Recent systematic reviews and meta-analyses suggest an acceptable average free flap success level for H&N reconstruction of 95% (7). This is somehow lower than breast and limb reconstruction (8), which can partly be explained by the general fitness and performance score of the H&N patients. Taking into account salvage cases and ORN cases, one can safely consider a free flap success rate of over 90% as the minimum acceptable outcome in H&N reconstruction.
Unfortunately, free flap outcomes reporting isn’t universally mandatory. In the UK, the UKNFR registry is a step towards the right direction (9), but until it becomes a practice requirement, the scene of the free flap H&N reconstruction will remain vague at best.

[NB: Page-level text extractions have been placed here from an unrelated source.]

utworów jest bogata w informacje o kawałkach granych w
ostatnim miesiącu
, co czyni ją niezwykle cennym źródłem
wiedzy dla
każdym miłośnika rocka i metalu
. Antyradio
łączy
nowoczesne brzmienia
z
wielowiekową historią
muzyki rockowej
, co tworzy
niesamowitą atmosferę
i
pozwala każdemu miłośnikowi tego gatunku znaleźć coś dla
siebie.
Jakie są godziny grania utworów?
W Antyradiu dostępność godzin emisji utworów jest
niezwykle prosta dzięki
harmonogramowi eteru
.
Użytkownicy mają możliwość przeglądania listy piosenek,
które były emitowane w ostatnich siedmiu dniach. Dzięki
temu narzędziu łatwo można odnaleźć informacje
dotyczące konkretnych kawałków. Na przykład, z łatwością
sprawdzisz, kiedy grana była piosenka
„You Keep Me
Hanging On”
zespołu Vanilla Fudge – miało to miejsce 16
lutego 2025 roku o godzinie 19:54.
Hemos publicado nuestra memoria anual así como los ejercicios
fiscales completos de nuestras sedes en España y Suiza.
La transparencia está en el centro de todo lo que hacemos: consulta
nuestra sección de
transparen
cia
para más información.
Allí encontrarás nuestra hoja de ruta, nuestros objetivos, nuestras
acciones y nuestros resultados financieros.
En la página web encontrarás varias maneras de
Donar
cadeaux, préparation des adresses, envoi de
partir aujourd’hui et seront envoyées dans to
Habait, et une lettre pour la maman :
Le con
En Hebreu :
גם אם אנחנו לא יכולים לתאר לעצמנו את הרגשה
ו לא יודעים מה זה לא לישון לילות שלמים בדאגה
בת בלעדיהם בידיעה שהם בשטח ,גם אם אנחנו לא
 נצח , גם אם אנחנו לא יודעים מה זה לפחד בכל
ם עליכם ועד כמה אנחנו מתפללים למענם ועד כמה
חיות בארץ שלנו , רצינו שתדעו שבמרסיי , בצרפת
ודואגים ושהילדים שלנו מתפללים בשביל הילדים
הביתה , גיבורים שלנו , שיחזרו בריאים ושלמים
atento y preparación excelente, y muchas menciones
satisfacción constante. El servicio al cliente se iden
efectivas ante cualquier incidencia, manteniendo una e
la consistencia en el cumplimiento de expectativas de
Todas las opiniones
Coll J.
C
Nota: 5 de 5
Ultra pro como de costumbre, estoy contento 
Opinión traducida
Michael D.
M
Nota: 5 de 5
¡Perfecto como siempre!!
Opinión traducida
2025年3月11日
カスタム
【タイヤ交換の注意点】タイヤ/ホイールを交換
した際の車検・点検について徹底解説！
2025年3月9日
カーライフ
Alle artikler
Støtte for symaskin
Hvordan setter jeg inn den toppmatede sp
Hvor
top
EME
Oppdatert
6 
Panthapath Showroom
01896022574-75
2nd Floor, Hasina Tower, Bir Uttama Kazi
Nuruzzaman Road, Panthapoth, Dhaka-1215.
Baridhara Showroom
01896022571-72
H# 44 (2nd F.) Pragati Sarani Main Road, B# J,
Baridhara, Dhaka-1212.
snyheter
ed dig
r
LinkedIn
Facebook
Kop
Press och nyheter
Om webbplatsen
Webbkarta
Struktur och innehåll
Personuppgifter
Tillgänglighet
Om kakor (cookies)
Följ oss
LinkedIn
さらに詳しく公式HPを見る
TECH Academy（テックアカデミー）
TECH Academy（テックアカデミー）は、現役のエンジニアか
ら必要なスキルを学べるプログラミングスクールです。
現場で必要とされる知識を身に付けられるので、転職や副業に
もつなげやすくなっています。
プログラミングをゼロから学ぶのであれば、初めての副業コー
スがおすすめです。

Here, I conduct a systematic review of all available published evidence, in an attempt to establish a correlation between surgical throughput and clinical outcomes in H&N free flap reconstruction. I discuss the pitfalls of data collection and reporting, and I debate the pros and cons of centralization of H&N services. I present the following article in accordance with the PRISMA reporting checklist (available at https://fomm.amegroups.com/article/view/10.21037/fomm-20-60/rc).
Methods
Protocol and registration
I performed a systematic review of all available literature in accordance with the Preferred Reporting Items for Systematic Reviews and Meta-Analyses (PRISMA) statement and the guidance set out by the Cochrane Handbook of Systematic Reviews of Intervention (10,11). The systematic review was submitted to the International Prospective Register of Systematic Reviews (PROSPERO) (CRD206975).
Eligibility criteria
Study designs and report characteristics
All human experimental (randomized control trials and trials) and observational studies (case series, case reports, case control and cohort) were eligible for inclusion. There was no limitation on the sample size. Review papers and eligible studies were screened for papers not detected by the search algorithm. Animal studies were excluded. Language was restricted to English literature.
Participants
All adult (over 18 years) patients undergoing H&N autologous free tissue transfer were included. There were no limitations on the type of flap or reconstruction indication (tumor ablation, ORN, etc.) however trauma cases were excluded.
Interventions
I included all publications reporting surgical outcomes in H&N free flap reconstruction whilst offering information about the institutional volume/number of cases/surgical throughput. I accepted reports comparing outcomes from the same institute but different time periods (thus indicating a change in numbers treated vs. outcomes). I have also included multicenter studies where the comparison between units was clearly made based on volume/number of cases.
Comparators
Any study that directly reported and/or compared surgical outcomes in H&N free flap reconstruction with total number of treated patients was included. The treating units were classified as large (>50 cases/year) based on the BAHNO recommendations for double team consultant operating and recommended volume per consultant (12). Even if this direct comparison wasn’t made, I attempted to extract this information from the available data and documented whether this was unclear or impossible based on the available information.
Outcomes and definitions
The primary outcome was free flap success rate (N/%). Flap failure was defined as a non-surviving free flap, requiring debridement and/or removal, and/or further reconstruction (further free flap and/or further pedicled flap and/or further dressing).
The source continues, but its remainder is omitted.